Yes, but DeepForcedSource is a child table, so its rows are not
partitioned (or indexed) according to its own ra/decl rows. The presence
of ra and decl in DeepForcedSource rows that correspond to their linked
row in the director table (DeepSource?) are currently only leveraged
during partitioning. The presence of the director table's ra/decl is not
assumed to exist in child tables, because for ForcedSource, we can't
afford to have them. Thus query execution doesn't leverage it. There
isn't a provision to use our spatial indexing when a table has columns
with values that (only) might be sort-of-close to the values used for
partitioning (and indexing).
You can workaround this by joining with the director table. This is kind
of a design decision for us: the only spatial indexing you get is when a
director table is involved--we didn't really expect to optimize spatial
searches without the director table.
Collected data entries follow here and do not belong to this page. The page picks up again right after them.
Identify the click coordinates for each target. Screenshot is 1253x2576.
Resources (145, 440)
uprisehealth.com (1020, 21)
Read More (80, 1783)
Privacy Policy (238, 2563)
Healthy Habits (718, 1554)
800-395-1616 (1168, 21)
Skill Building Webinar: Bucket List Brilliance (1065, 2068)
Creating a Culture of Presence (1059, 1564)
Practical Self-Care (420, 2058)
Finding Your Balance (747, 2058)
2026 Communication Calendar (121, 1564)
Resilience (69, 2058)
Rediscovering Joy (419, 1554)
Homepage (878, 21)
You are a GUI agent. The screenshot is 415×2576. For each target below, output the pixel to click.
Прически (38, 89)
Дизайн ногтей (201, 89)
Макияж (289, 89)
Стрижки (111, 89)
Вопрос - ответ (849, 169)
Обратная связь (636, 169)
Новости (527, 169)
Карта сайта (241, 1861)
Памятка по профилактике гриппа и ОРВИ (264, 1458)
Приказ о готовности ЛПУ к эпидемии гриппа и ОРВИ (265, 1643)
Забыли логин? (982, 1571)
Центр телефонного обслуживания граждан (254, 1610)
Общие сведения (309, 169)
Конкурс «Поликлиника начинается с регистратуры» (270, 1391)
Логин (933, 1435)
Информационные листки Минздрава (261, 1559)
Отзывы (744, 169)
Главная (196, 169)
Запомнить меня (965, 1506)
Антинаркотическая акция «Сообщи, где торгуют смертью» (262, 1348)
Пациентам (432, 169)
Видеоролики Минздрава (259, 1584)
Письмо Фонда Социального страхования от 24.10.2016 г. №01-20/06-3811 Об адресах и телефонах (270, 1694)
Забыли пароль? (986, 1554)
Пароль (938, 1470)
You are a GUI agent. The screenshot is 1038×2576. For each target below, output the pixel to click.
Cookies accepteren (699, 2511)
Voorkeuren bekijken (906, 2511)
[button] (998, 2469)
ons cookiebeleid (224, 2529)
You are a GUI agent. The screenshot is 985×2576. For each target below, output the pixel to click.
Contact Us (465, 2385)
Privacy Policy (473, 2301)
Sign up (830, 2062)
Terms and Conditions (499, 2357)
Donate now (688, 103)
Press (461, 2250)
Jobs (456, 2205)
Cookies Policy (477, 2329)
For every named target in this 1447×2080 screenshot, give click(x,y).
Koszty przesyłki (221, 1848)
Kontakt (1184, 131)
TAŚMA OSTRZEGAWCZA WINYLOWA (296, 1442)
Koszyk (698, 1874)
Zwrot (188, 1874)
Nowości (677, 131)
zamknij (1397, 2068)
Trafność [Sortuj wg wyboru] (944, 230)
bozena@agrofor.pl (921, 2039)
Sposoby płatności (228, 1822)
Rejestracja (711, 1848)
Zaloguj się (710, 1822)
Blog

But there are things we could do to
make this a bit nicer--detecting the scisql_ptInBox (?) syntax would at
least allow similar syntax for the user for director/child table querying.
-Daniel
On 02/11/2015 08:41 AM, Kian-Tat Lim wrote:
> Tatiana,
>
>> I don't understand. Both ra,decl and x,y columns are present in DeepForcedSource table,
> My mistake, and my apologies. I was looking at the ForcedSource
> table in the baseline schema. If we do have ra, decl in the table, then
> perhaps we should be able to use qserv_areaspec_box on those columns.